Exercise: Could you count the lines in the entries beneath that hold the word "thấp"? Respond with the number alone.

Saved entries:
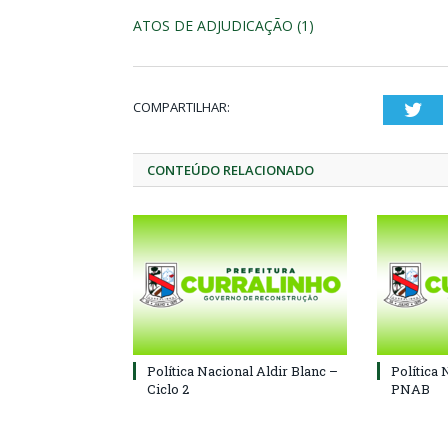
ATOS DE ADJUDICAÇÃO (1)
COMPARTILHAR:
Twi
CONTEÚDO RELACIONADO
Política Nacional Aldir Blanc –
Política 
Ciclo 2
PNAB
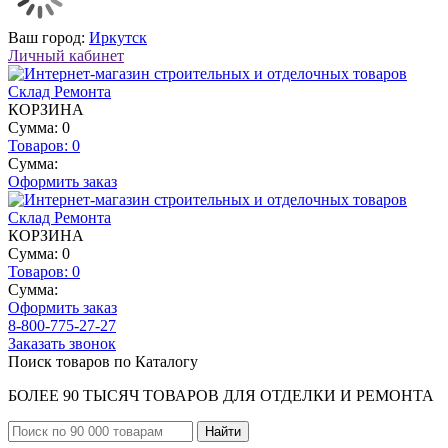
Ваш город:
Иркутск
Личный кабинет
КОРЗИНА
Сумма: 0
Товаров:
0
Сумма:
Оформить заказ
КОРЗИНА
Сумма: 0
Товаров:
0
Сумма:
Оформить заказ
8-800-775-27-27
Заказать звонок
Поиск товаров по Каталогу
БОЛЕЕ 90 ТЫСЯЧ ТОВАРОВ ДЛЯ ОТДЕЛКИ И РЕМОНТА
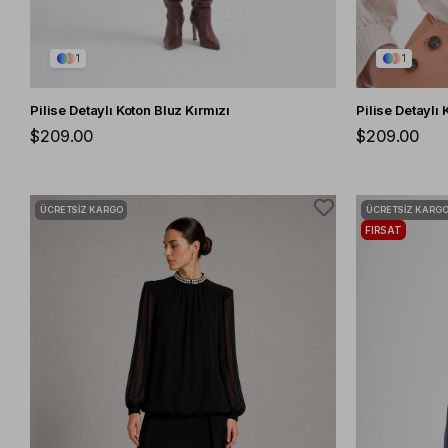
1
1
Pilise Detaylı Koton Bluz Kırmızı
Pilise Detaylı
$209.00
$209.00
ÜCRETSIZ KARGO
ÜCRETSIZ KARG
FIRSAT
ÜRÜNÜ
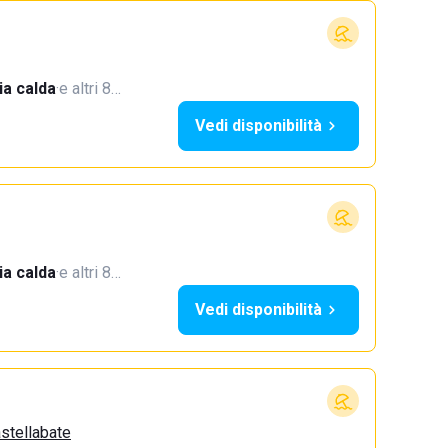
a calda
·
e altri 8…
Vedi disponibilità
a calda
·
e altri 8…
Vedi disponibilità
astellabate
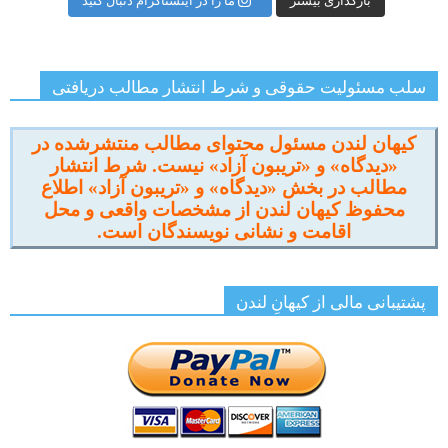
بارگذاری بیشتر
ما را در اینستاگرام دنبال کنید
سلب مسئولیت حقوقی و شرط انتشار مطالب دریافتی
کیهان لندن مسئول محتوای مطالب منتشرشده در
«دیدگاه» و «تریبون آزاد» نیست. شرط انتشار
مطالب در بخش «دیدگاه» و «تریبون آزاد» اطلاع
محفوظ کیهان لندن از مشخصات واقعی و محل
اقامت و نشانی نویسندگان است.
پشتیبانی مالی از کیهانِ لندن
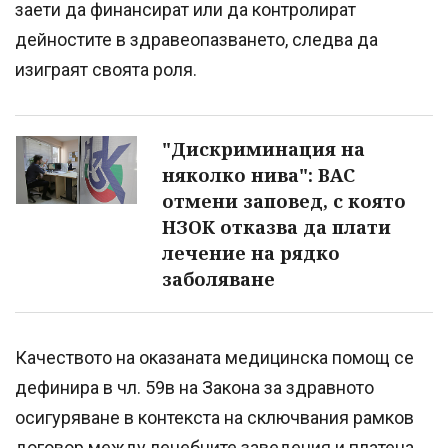
заети да финансират или да контролират
дейностите в здравеопазването, следва да
изиграят своята роля.
"Дискриминация на
няколко нива": ВАС
отмени заповед, с която
НЗОК отказва да плати
лечение на рядко
заболяване
Качеството на оказаната медицинска помощ се
дефинира в чл. 59в на Закона за здравното
осигуряване в контекста на сключвания рамков
договор между лечебните заведения и платеца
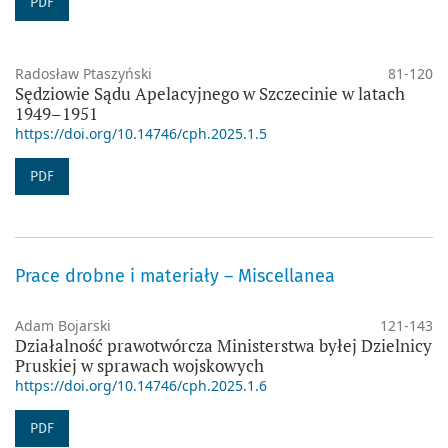
PDF
Radosław Ptaszyński
81-120
Sędziowie Sądu Apelacyjnego w Szczecinie w latach
1949–1951
https://doi.org/10.14746/cph.2025.1.5
PDF
Prace drobne i materiały – Miscellanea
Adam Bojarski
121-143
Działalność prawotwórcza Ministerstwa byłej Dzielnicy
Pruskiej w sprawach wojskowych
https://doi.org/10.14746/cph.2025.1.6
PDF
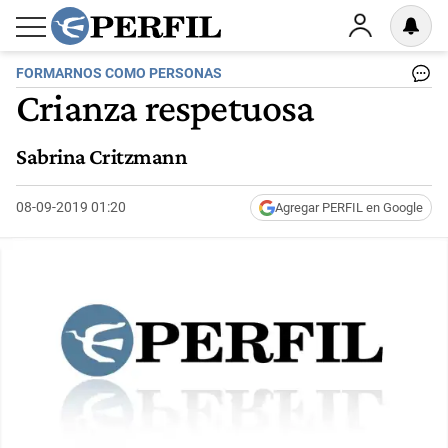
FORMARNOS COMO PERSONAS
Crianza respetuosa
Sabrina Critzmann
08-09-2019 01:20
Agregar PERFIL en Google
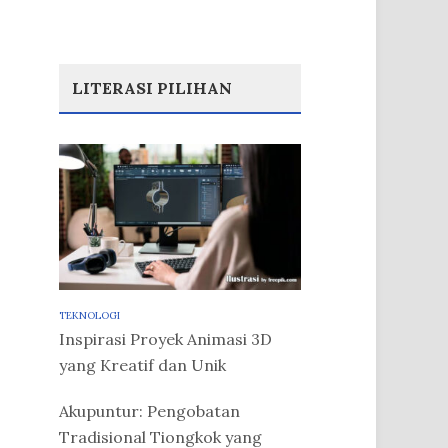
LITERASI PILIHAN
TEKNOLOGI
Inspirasi Proyek Animasi 3D
yang Kreatif dan Unik
Akupuntur: Pengobatan
Tradisional Tiongkok yang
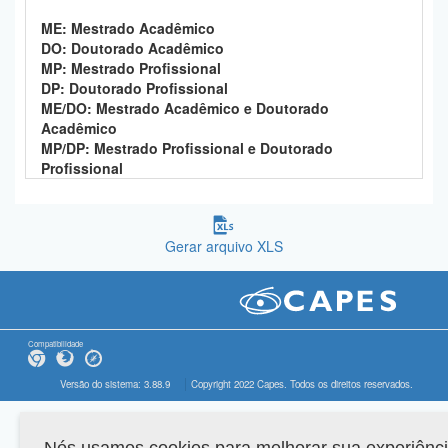
ME: Mestrado Acadêmico
DO: Doutorado Acadêmico
MP: Mestrado Profissional
DP: Doutorado Profissional
ME/DO: Mestrado Acadêmico e Doutorado
Acadêmico
MP/DP: Mestrado Profissional e Doutorado
Profissional
Gerar arquivo XLS
Compatibilidade
Versão do sistema: 3.88.9
Copyright 2022 Capes. Todos os direitos reservados.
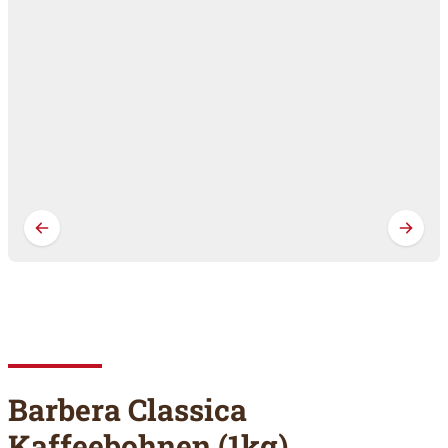
Barbera Classica
Kaffeebohnen (1kg)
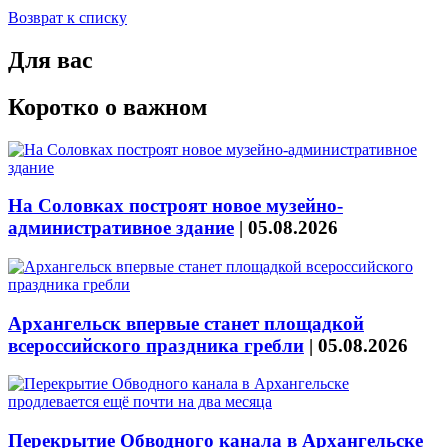
Возврат к списку
Для вас
Коротко о важном
На Соловках построят новое музейно-
административное здание
|
05.08.2026
Архангельск впервые станет площадкой
всероссийского праздника гребли
|
05.08.2026
Перекрытие Обводного канала в Архангельске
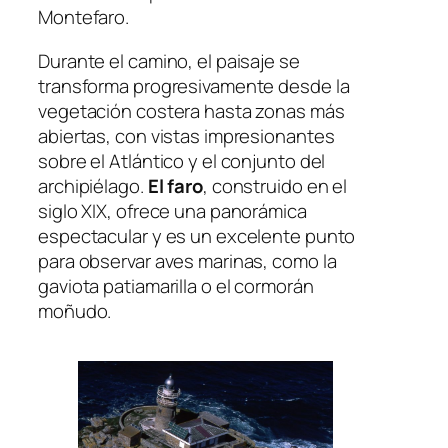
Montefaro.
Durante el camino, el paisaje se
transforma progresivamente desde la
vegetación costera hasta zonas más
abiertas, con vistas impresionantes
sobre el Atlántico y el conjunto del
archipiélago.
El faro
, construido en el
siglo XIX, ofrece una panorámica
espectacular y es un excelente punto
para observar aves marinas, como la
gaviota patiamarilla o el cormorán
moñudo.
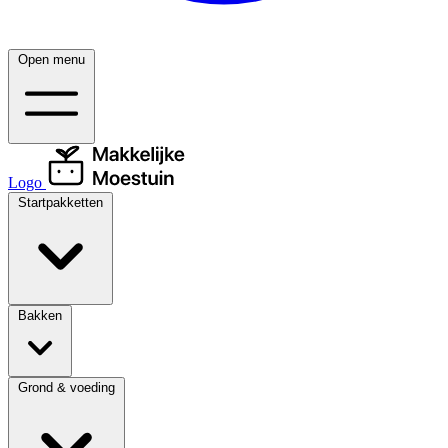
Open menu
Logo
Startpakketten
Bakken
Grond & voeding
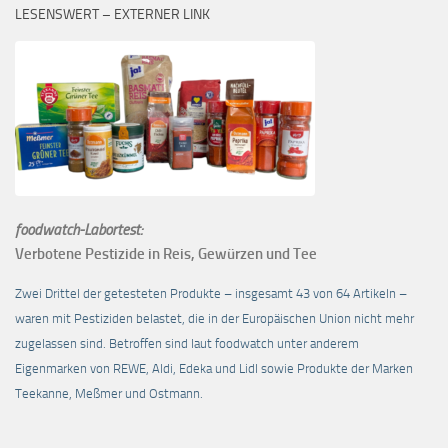
LESENSWERT – EXTERNER LINK
foodwatch-Labortest:
Verbotene Pestizide in Reis, Gewürzen und Tee
Zwei Drittel der getesteten Produkte – insgesamt 43 von 64 Artikeln –
waren mit Pestiziden belastet, die in der Europäischen Union nicht mehr
zugelassen sind. Betroffen sind laut foodwatch unter anderem
Eigenmarken von REWE, Aldi, Edeka und Lidl sowie Produkte der Marken
Teekanne, Meßmer und Ostmann.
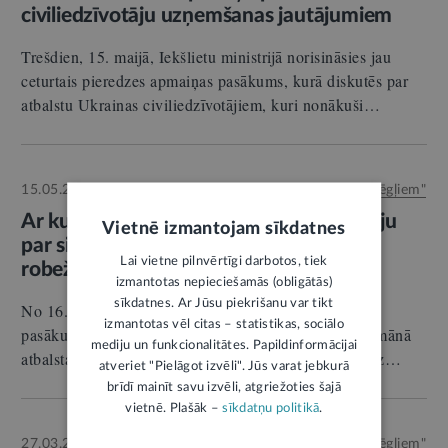
civiliedzīvotāju uzņemšanas jautājumiem
Trešdien, 15. maijā, Iekšlietu ministrijā norisināsies jau
ceturtais pieredzes apmaiņas pasākums, kurā diskutēs par
atbalstu Ukrainas civiliedzīvotājiem, kuri nonākuši…
15.05.2024.
Autors:
Biedrība "Gribu palīdzēt bēgļiem"
RELĪZE
Ar kultūras notikumiem veicinās diskusiju
Vietnē izmantojam sīkdatnes
par situāciju uz Latvijas–Baltkrievijas
Lai vietne pilnvērtīgi darbotos, tiek
robežas
izmantotas nepieciešamās (obligātās)
sīkdatnes. Ar Jūsu piekrišanu var tikt
No 16. līdz 20. maijam Rīgā un Daugavpilī notiks
izmantotas vēl citas – statistikas, sociālo
pasākumu kopums ar mērķi veicināt diskusiju par humānā
mediju un funkcionalitātes. Papildinformācijai
atbalsta sniegšanu un patvēruma tiesību ievērošanu uz…
atveriet "Pielāgot izvēli". Jūs varat jebkurā
brīdī mainīt savu izvēli, atgriežoties šajā
vietnē. Plašāk –
sīkdatņu politikā
.
27.03.2024.
Autors:
Biedrība "Gribu palīdzēt bēgļiem"
RELĪZE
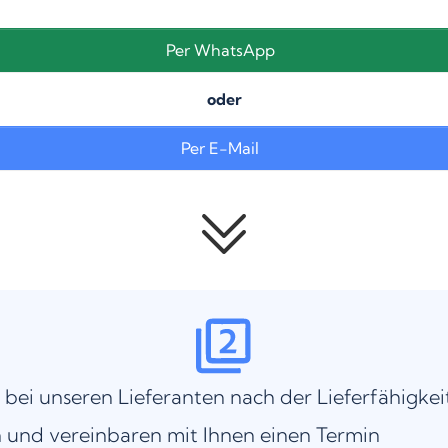
Per WhatsApp
oder
Per E-Mail
 bei unseren Lieferanten nach der Lieferfähigkei
 und vereinbaren mit Ihnen einen Termin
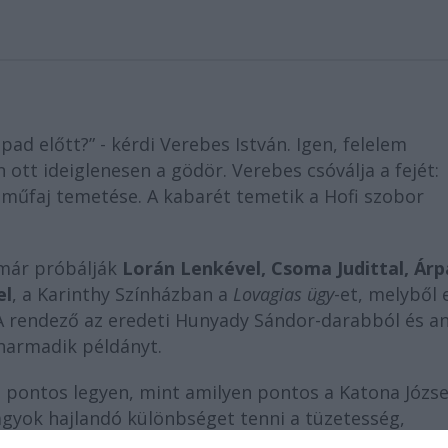
ad előtt?” - kérdi Verebes István. Igen, felelem
n ott ideiglenesen a gödör. Verebes csóválja a fejét:
a műfaj temetése. A kabarét temetik a Hofi szobor
.
 már próbálják
Lorán Lenkével, Csoma Judittal, Árp
el
, a Karinthy Színházban a
Lovagias ügy
-et, melyből 
A rendező az eredeti Hunyady Sándor-darabból és a
 harmadik példányt.
 pontos legyen, mint amilyen pontos a Katona Józse
gyok hajlandó különbséget tenni a tüzetesség,
ok között. (…)
Bajor Imi
szerepe most nem afféle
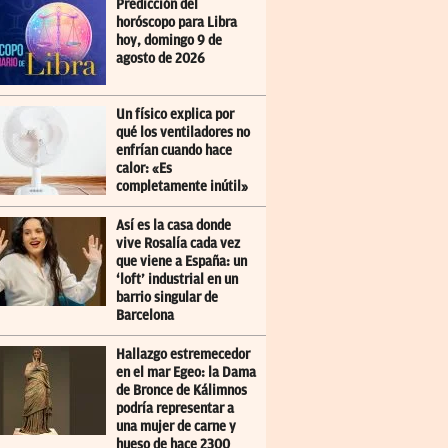
Predicción del
horóscopo para Libra
hoy, domingo 9 de
agosto de 2026
Un físico explica por
qué los ventiladores no
enfrían cuando hace
calor: «Es
completamente inútil»
Así es la casa donde
vive Rosalía cada vez
que viene a España: un
‘loft’ industrial en un
barrio singular de
Barcelona
Hallazgo estremecedor
en el mar Egeo: la Dama
de Bronce de Kálimnos
podría representar a
una mujer de carne y
hueso de hace 2300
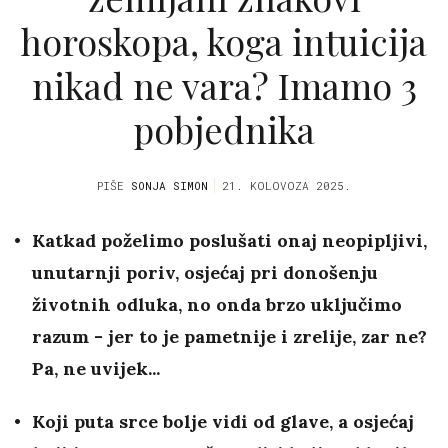
horoskopa, koga intuicija
nikad ne vara? Imamo 3
pobjednika
PIŠE
SONJA SIMON
21. KOLOVOZA 2025.
Katkad poželimo poslušati onaj neopipljivi,
unutarnji poriv, osjećaj pri donošenju
životnih odluka, no onda brzo uključimo
razum - jer to je pametnije i zrelije, zar ne?
Pa, ne uvijek...
Koji puta srce bolje vidi od glave, a osjećaj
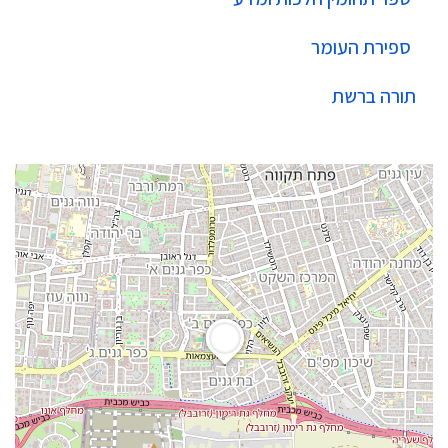
ספירת העומר
תורה ברשת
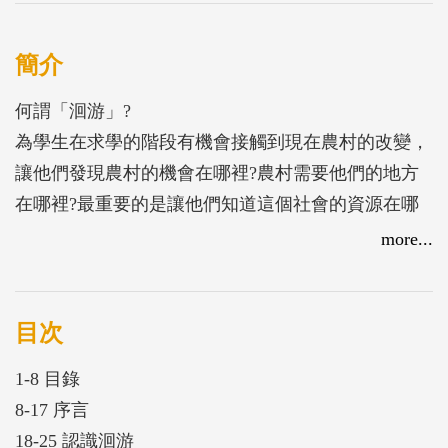
簡介
何謂「洄游」?
為學生在求學的階段有機會接觸到現在農村的改變，
讓他們發現農村的機會在哪裡?農村需要他們的地方
在哪裡?最重要的是讓他們知道這個社會的資源在哪
裡?以後不論他們在就學、就業、創業的時候，都可
more...
以知道農村社會的資源一直都是在等著他們。大專生
洄游農村計畫是希望學生們可以進入農村，也希望農
村可以受益，讓學子們也願意「洄游」回來的機制，
目次
雙互受益。
1-8 目錄
8-17 序言
18-25 認識洄游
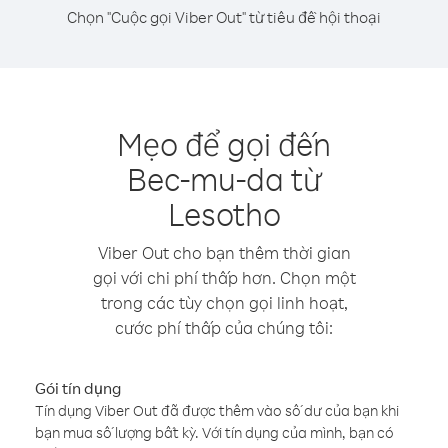
Chọn "Cuộc gọi Viber Out" từ tiêu đề hội thoại
Mẹo để gọi đến
Bec-mu-da từ
Lesotho
Viber Out cho bạn thêm thời gian
gọi với chi phí thấp hơn. Chọn một
trong các tùy chọn gọi linh hoạt,
cước phí thấp của chúng tôi:
Gói tín dụng
Tín dụng Viber Out đã được thêm vào số dư của bạn khi
bạn mua số lượng bất kỳ. Với tín dụng của mình, bạn có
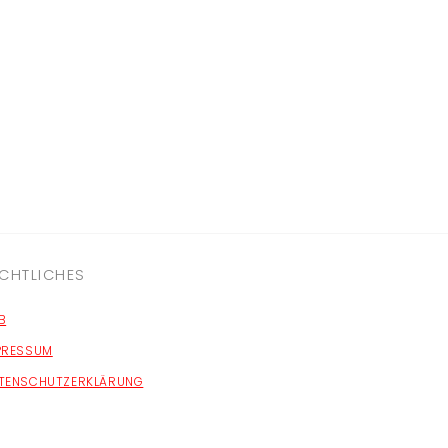
CHTLICHES
B
PRESSUM
TENSCHUTZERKLÄRUNG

Task response: 2